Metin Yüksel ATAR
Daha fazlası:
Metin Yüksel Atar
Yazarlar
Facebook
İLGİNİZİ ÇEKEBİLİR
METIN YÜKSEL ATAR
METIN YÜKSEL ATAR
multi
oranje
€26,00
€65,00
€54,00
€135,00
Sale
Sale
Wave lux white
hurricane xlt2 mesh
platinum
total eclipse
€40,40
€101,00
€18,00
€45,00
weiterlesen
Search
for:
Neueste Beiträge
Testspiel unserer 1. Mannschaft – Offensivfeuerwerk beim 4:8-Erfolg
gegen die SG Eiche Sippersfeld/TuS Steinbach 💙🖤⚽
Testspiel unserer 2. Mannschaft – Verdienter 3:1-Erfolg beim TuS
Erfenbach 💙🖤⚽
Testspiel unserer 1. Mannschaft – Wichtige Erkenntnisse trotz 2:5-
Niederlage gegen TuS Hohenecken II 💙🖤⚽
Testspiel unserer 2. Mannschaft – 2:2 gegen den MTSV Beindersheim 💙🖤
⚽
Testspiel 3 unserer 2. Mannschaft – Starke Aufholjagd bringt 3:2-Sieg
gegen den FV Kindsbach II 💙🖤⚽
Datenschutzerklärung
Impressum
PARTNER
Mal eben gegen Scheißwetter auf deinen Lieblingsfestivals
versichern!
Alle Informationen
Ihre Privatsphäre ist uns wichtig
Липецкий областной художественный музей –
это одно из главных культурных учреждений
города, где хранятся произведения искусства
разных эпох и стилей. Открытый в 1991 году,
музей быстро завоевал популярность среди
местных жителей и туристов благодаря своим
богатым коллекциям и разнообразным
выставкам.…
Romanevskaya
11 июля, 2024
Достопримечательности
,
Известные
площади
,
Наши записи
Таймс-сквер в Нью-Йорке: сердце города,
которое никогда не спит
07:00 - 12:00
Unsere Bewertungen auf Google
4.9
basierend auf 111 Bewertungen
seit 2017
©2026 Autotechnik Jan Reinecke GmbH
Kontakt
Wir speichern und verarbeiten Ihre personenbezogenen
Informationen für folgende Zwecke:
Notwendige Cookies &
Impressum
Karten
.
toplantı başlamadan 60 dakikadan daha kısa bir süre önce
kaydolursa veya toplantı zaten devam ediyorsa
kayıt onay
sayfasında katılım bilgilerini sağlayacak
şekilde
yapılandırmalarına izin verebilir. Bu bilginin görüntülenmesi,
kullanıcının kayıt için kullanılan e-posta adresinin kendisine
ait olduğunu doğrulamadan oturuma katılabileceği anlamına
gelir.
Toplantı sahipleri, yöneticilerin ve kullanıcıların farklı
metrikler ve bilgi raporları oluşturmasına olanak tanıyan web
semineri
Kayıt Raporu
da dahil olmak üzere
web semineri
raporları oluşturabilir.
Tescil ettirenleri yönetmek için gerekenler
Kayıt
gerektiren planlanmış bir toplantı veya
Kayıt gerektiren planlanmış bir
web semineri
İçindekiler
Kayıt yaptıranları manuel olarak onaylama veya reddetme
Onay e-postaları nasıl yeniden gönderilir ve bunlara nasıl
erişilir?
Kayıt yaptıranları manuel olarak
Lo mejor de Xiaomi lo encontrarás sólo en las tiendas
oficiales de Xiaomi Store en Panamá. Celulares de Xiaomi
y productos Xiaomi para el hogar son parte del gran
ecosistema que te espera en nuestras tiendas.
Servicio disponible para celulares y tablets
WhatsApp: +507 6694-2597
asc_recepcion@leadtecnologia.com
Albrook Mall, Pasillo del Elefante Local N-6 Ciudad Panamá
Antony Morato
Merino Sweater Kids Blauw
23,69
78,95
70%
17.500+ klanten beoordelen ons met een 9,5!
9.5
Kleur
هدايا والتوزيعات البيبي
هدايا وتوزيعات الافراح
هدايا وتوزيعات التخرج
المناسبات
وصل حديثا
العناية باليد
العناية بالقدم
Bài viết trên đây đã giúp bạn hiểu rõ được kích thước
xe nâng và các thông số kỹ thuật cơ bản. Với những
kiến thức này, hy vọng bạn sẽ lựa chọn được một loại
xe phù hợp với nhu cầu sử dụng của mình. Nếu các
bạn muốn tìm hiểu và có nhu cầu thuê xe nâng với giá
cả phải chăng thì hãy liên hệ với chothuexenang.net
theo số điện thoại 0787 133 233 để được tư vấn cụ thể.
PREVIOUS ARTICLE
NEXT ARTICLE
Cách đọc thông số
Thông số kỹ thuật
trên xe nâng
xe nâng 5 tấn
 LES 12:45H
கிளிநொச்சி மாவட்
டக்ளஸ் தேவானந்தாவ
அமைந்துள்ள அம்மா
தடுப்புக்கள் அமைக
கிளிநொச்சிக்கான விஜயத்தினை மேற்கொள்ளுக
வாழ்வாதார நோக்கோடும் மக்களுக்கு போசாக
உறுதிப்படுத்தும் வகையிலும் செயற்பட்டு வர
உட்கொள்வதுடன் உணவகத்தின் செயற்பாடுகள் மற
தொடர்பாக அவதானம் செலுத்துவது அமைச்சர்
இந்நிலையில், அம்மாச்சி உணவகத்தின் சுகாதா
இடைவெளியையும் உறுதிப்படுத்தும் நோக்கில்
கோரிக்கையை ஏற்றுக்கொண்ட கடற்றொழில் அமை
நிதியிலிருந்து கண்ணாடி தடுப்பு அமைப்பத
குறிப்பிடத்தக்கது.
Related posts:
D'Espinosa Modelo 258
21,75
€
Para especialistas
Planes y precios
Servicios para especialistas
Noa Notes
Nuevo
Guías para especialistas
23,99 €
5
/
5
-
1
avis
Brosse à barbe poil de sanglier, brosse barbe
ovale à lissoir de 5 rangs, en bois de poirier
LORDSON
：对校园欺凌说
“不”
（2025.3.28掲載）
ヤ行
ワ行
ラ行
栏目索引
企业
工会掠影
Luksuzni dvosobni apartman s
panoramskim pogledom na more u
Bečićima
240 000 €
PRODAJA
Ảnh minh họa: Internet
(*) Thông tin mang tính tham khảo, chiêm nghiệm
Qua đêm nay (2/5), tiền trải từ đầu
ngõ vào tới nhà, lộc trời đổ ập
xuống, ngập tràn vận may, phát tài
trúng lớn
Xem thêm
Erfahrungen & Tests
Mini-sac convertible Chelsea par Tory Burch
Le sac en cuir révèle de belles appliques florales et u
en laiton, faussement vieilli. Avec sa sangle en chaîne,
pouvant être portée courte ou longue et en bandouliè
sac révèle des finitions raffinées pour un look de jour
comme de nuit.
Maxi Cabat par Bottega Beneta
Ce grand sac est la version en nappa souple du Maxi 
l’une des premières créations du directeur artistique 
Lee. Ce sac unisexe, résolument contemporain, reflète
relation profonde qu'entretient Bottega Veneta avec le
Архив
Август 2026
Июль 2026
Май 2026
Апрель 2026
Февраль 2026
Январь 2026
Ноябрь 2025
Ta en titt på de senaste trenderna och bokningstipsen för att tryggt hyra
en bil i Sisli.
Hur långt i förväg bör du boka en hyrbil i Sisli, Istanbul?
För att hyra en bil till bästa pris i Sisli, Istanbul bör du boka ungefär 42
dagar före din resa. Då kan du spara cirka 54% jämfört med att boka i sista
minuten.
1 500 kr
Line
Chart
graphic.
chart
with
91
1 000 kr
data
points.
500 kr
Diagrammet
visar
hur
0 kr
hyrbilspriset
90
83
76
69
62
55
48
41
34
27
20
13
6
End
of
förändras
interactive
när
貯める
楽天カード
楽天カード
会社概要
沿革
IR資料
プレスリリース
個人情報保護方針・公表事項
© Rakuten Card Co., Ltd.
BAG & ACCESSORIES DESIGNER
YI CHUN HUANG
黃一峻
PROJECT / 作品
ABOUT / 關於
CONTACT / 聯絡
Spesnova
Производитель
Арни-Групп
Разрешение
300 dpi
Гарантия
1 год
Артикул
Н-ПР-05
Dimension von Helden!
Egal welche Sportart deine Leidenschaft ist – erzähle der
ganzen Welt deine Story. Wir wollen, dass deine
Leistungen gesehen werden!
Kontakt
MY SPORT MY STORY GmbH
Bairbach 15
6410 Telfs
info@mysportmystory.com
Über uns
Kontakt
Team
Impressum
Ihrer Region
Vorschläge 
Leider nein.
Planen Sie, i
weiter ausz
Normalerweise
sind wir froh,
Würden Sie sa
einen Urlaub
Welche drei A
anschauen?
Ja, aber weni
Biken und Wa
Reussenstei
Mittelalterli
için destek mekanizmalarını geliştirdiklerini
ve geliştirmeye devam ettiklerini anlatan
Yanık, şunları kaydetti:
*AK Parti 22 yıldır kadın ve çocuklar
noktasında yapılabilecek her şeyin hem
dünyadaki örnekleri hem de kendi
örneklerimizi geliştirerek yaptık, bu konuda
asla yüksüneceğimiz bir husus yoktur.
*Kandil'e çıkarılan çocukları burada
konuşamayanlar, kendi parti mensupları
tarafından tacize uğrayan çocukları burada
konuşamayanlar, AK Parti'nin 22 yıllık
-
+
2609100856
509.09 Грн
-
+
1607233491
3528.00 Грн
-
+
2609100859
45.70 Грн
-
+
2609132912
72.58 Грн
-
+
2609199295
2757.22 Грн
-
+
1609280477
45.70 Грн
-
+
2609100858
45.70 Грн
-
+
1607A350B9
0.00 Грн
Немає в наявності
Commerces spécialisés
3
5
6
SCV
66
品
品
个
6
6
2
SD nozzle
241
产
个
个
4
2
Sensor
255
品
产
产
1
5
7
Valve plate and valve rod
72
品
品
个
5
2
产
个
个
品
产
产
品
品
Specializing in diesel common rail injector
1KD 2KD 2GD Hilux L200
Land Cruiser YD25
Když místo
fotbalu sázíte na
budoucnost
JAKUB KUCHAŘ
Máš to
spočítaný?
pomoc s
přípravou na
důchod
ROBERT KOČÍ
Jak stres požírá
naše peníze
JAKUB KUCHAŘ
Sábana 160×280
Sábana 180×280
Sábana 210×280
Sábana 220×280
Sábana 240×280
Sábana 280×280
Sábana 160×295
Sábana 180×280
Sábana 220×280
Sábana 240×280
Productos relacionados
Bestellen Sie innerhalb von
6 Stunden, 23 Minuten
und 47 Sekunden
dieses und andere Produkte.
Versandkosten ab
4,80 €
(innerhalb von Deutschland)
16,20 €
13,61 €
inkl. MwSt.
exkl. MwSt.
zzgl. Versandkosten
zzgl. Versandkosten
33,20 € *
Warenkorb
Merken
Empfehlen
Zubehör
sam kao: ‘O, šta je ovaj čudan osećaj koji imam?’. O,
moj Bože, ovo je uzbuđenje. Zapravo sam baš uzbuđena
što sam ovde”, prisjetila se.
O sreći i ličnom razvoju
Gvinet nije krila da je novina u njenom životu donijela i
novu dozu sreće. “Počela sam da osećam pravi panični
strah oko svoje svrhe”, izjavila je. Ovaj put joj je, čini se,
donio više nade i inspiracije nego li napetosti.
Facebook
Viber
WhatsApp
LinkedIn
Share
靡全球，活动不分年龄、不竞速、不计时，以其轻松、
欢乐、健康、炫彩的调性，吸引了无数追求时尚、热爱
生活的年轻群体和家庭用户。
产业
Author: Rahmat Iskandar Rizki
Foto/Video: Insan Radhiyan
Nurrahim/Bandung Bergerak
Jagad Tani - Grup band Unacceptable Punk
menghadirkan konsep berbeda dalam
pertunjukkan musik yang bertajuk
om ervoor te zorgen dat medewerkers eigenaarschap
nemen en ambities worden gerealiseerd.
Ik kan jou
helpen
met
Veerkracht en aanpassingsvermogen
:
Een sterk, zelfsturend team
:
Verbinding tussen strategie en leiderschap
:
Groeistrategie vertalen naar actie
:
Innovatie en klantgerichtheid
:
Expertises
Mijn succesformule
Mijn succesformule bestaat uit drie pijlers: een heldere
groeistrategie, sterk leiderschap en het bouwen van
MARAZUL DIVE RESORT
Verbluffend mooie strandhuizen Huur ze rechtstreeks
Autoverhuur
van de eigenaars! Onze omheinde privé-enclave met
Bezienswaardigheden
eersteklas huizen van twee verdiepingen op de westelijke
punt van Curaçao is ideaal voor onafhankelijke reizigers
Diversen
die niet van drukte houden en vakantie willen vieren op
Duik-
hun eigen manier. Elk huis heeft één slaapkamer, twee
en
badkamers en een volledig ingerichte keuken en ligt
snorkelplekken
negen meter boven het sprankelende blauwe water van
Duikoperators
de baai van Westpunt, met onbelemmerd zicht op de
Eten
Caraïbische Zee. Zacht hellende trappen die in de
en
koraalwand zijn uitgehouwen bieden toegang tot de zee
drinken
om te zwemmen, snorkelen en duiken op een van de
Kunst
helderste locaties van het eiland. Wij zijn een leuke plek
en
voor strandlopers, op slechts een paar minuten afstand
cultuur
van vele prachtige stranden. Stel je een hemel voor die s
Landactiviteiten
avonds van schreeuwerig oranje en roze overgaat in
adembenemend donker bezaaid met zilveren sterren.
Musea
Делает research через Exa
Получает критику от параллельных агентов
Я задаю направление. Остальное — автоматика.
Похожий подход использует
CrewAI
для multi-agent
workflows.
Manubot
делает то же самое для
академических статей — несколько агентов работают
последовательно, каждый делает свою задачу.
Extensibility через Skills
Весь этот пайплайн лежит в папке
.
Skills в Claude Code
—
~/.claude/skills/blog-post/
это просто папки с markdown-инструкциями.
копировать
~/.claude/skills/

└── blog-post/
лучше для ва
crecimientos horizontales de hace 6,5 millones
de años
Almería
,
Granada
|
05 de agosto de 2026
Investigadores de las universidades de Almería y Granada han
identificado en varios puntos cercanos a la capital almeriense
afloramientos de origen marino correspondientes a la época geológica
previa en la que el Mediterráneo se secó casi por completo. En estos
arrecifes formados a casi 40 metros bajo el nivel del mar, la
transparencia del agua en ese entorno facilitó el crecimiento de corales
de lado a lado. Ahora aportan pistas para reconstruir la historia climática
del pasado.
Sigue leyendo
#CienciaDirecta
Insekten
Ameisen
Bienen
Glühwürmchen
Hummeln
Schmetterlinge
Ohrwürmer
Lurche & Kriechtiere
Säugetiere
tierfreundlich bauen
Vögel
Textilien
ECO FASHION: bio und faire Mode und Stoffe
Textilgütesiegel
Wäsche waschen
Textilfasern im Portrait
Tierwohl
══════════════════════════════
What the exercise asks => Lines above with the string "konuşamayanlar" need to be found and copied.

Result of this exercise =>
konuşamayanlar, kendi parti mensupları
konuşamayanlar, AK Parti'nin 22 yıllık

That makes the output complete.